## The task
In the records below, the line with "edh (111, 317)" opens the range and the line with "TMD Privacy (863, 2219)" closes it; print that range exactly and nothing else.

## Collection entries
........

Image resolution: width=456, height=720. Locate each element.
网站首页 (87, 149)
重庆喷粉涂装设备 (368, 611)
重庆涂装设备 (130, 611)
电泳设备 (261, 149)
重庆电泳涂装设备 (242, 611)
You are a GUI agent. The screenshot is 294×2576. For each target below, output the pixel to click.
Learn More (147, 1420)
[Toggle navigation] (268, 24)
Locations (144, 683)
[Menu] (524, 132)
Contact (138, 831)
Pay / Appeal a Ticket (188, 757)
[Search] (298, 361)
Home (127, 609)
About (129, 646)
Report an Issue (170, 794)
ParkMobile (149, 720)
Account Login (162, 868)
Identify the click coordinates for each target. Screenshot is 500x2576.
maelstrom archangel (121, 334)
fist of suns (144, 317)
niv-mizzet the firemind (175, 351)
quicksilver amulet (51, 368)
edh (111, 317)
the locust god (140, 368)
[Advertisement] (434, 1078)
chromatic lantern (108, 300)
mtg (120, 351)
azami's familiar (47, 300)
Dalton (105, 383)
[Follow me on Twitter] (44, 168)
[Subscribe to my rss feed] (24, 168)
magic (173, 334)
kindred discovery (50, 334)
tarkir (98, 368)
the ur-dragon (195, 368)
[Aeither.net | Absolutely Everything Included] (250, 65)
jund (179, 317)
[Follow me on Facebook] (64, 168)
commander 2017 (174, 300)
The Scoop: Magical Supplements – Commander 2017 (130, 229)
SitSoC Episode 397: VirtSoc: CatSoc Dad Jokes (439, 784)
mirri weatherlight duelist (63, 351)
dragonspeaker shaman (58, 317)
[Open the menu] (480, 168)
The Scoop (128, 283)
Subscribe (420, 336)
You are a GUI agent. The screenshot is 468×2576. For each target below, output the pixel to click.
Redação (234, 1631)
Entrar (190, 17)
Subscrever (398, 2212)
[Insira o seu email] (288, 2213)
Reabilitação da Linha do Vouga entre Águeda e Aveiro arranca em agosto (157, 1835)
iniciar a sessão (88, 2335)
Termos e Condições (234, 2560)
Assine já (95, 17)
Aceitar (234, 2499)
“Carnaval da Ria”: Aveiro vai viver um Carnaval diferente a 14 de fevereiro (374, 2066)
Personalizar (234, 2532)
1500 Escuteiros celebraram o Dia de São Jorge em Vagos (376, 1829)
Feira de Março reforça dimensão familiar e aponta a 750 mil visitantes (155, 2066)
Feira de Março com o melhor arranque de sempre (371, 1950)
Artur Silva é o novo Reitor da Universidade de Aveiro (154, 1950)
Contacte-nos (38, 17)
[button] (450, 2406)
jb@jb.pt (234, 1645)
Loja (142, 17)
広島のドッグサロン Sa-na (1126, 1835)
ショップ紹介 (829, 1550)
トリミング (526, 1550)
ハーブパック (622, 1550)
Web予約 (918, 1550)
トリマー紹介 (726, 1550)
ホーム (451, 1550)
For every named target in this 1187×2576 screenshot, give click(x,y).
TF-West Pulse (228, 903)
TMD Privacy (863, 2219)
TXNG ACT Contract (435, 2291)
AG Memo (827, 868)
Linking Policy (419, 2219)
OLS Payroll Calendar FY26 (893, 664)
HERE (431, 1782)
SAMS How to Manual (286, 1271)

........

## Completed task
edh (111, 317)
the locust god (140, 368)
[Advertisement] (434, 1078)
chromatic lantern (108, 300)
mtg (120, 351)
azami's familiar (47, 300)
Dalton (105, 383)
[Follow me on Twitter] (44, 168)
[Subscribe to my rss feed] (24, 168)
magic (173, 334)
kindred discovery (50, 334)
tarkir (98, 368)
the ur-dragon (195, 368)
[Aeither.net | Absolutely Everything Included] (250, 65)
jund (179, 317)
[Follow me on Facebook] (64, 168)
commander 2017 (174, 300)
The Scoop: Magical Supplements – Commander 2017 (130, 229)
SitSoC Episode 397: VirtSoc: CatSoc Dad Jokes (439, 784)
mirri weatherlight duelist (63, 351)
dragonspeaker shaman (58, 317)
[Open the menu] (480, 168)
The Scoop (128, 283)
Subscribe (420, 336)
You are a GUI agent. The screenshot is 468×2576. For each target below, output the pixel to click.
Redação (234, 1631)
Entrar (190, 17)
Subscrever (398, 2212)
[Insira o seu email] (288, 2213)
Reabilitação da Linha do Vouga entre Águeda e Aveiro arranca em agosto (157, 1835)
iniciar a sessão (88, 2335)
Termos e Condições (234, 2560)
Assine já (95, 17)
Aceitar (234, 2499)
“Carnaval da Ria”: Aveiro vai viver um Carnaval diferente a 14 de fevereiro (374, 2066)
Personalizar (234, 2532)
1500 Escuteiros celebraram o Dia de São Jorge em Vagos (376, 1829)
Feira de Março reforça dimensão familiar e aponta a 750 mil visitantes (155, 2066)
Feira de Março com o melhor arranque de sempre (371, 1950)
Artur Silva é o novo Reitor da Universidade de Aveiro (154, 1950)
Contacte-nos (38, 17)
[button] (450, 2406)
jb@jb.pt (234, 1645)
Loja (142, 17)
広島のドッグサロン Sa-na (1126, 1835)
ショップ紹介 (829, 1550)
トリミング (526, 1550)
ハーブパック (622, 1550)
Web予約 (918, 1550)
トリマー紹介 (726, 1550)
ホーム (451, 1550)
For every named target in this 1187×2576 screenshot, give click(x,y).
TF-West Pulse (228, 903)
TMD Privacy (863, 2219)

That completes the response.